--- Data for this task ---

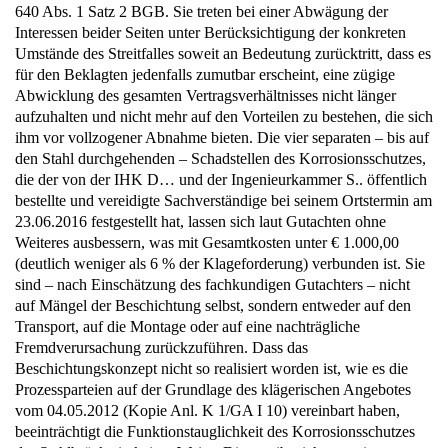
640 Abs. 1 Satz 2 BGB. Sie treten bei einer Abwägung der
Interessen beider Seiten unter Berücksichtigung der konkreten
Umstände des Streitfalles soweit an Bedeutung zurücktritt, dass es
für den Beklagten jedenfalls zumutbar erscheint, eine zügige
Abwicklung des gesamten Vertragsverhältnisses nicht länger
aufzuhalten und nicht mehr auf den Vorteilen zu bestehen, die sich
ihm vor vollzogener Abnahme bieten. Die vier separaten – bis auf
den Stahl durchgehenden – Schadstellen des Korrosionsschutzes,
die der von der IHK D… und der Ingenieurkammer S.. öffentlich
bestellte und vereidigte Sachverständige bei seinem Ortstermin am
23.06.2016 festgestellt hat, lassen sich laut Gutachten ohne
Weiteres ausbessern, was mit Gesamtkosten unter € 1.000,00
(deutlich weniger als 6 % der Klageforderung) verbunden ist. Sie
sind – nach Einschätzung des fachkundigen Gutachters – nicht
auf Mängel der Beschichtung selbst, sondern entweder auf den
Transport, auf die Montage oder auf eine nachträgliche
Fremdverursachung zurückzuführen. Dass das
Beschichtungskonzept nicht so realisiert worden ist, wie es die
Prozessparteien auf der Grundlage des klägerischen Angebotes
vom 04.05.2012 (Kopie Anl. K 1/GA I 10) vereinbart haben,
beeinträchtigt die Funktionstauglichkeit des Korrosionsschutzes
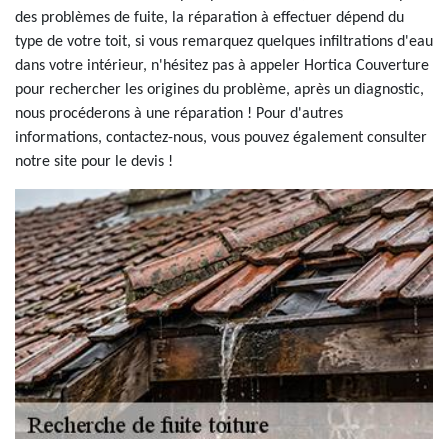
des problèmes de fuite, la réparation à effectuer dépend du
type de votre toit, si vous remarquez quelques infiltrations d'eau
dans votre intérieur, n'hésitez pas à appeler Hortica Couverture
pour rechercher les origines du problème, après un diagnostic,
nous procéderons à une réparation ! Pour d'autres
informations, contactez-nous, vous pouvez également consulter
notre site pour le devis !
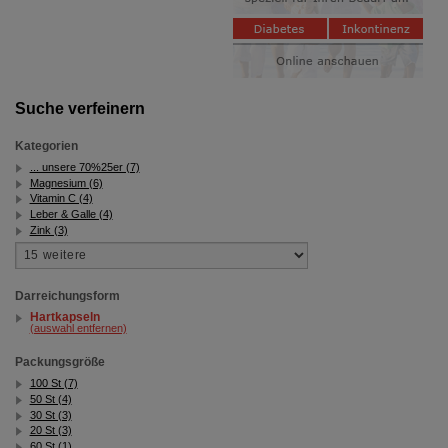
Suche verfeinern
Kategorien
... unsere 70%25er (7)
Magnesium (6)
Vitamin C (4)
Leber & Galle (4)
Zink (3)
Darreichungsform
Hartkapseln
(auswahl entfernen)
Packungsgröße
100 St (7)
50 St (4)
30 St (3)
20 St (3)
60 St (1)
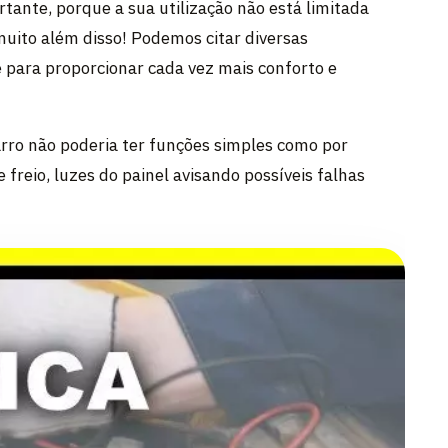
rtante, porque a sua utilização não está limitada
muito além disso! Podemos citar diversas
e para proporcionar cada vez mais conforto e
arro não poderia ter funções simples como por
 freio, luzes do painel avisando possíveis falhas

---

» **Task prompt**:
From the entries, report every line in which the string "Korrosionsschutzes" occurs.

» **Finished task**:
den Stahl durchgehenden – Schadstellen des Korrosionsschutzes,
beeinträchtigt die Funktionstauglichkeit des Korrosionsschutzes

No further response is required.